Incidents
June 30–August 19, 2018
Ekstase123
August 4–September 16, 2018
Drift and Shift
September 2–October 28, 2018
Gotmarstraße 1
37073 Göttingen
Germany
On the occasion of Kunstverein Göttingen’s 50th anniversary, we hereby announce the summer 2018 season with an extended program of three exhibitions at two different locations, accompanied by talks, workshops and guided tours.
Marina Pinsky: Incidents
June 30–August 19, 2018
Incidents at the Kunstverein Göttingen is the first exhibition to bring together works by Marina Pinsky from the past five years. At the center of the exhibition, is Pinsky’s artistic exploration of temporality: the artist combines historical distinctions, examines the processes of timekeeping, and analyzes the duration of viewing the image as such. The premise for her artistic practice is photography and its imaging techniques—even, or especially, when her works move out of the frame and into space, they acquire sculptural characteristics. Following an intuitive work process, in which she thinks with and through the camera, Pinsky abstracts and layers found and collected imagery and combines them with photographs of their provenance, cityscapes or photographs from her studio. Images are created in which the artist stretches and extends the momentariness of an incident or photograph over time and space. The time that is necessarily spent in order to observe and perceive Pinsky’s works is hence already inscribed in the artistic realization thereof. The complexity of the work refers to the material reality of the image in a digitally shaped present.
Yutie Lee: Ekstase123
August 4–September 16, 2018
For her first solo exhibition, Yutie Lee will produce a new body of work consisting of sculptures, a video installation and an artist book. Lee’s multi-disciplinary practice is inspired by literature, language, and storytelling. For the exhibition titled Ekstase123, she mingles fictional and historical strands from and about writer Ingeborg Bachmann (1926–1973); actress and engineer Hedy Lamarr (1914–2000) and the abbess, composer, philosopher and mystic Hildegard von Bingen (1098–1179). Taking an altered state of consciousness in form of visions or ecstasy as a starting point, Lee addresses the parts of our perception that might be untranslatable and illegible. By emphasizing the subjective perspective of this state, the artist refers to the connection between a mental and physical experience. The artist has created a digital font based on von Bingen’s invention of 23 secret alphabets, litterae ignotae, with an addition of ten stylistically-modified Chinese symbols as numbers. The font HvB lays the basis for a publication that the artist conceived on occasion of her exhibition at Kunstverein Göttingen.
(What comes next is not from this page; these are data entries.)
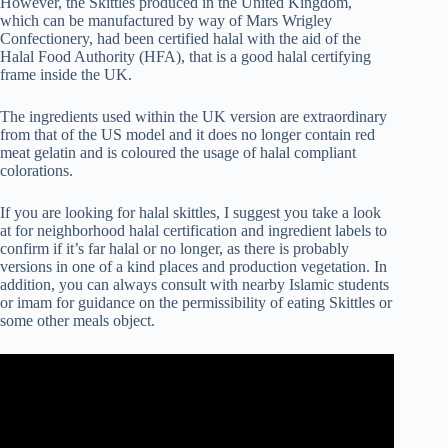
However, the Skittles produced in the United Kingdom,
which can be manufactured by way of Mars Wrigley
Confectionery, had been certified halal with the aid of the
Halal Food Authority (HFA), that is a good halal certifying
frame inside the UK.
The ingredients used within the UK version are extraordinary
from that of the US model and it does no longer contain red
meat gelatin and is coloured the usage of halal compliant
colorations.
If you are looking for halal skittles, I suggest you take a look
at for neighborhood halal certification and ingredient labels to
confirm if it’s far halal or no longer, as there is probably
versions in one of a kind places and production vegetation. In
addition, you can always consult with nearby Islamic students
or imam for guidance on the permissibility of eating Skittles or
some other meals object.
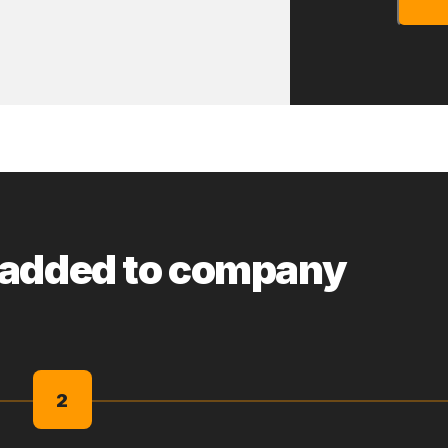
 added to company
2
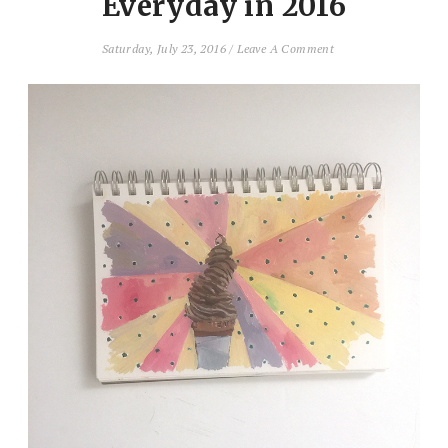
Everyday in 2016
Saturday, July 23, 2016
/
Leave A Comment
Ayami Awazuhara/Dunja Herzog: Drift and Shift
September 2–October 28, 2018
Newly produced works by artists Ayami Awazuhara and Dunja Herzog will be shown in the exhibition Drift and Shift and offer various perspectives on themes of cultural transfer and appropriation. Awazuhara will develop a group of works that revolve around the element of water and its philosophical meaning, as well as the adaption of its characteristics in sociological circuits. Her research leads her to the role of fountains in shopping malls, which appropriate Italian renaissance urban architecture to a topological study of ubiquitous non-specific places in our everyday life. Awazuhara works across a wide range of media, such as photography, installation, and video, whilst chasing their appearance through storytelling and tracing the processes of embedded translation. The artistic practice of Herzog is characterized by a deeply rooted interest in the effects of colonial histories on personal stories, bodies and materials, which she condenses to mindful and poetic spaces. The artist will present a series of brass objects, which she has produced in collaboration with Phil Omodamwen—a seventh generation bronze caster from Benin City, Nigeria. The pieces on display are part of a long-term project, with the aim of producing a jewelry line made of metal won from e-waste, symbolizing contemporary globalized trading routes. The installation will reach back to the 14th century, linking the German copper export to the production of Manillas—money used for the Atlantic slave trade—and to the well-known Benin Bronzes.
The exhibition program 2018 at Kunstverein Göttingen is curated by Tomke Braun.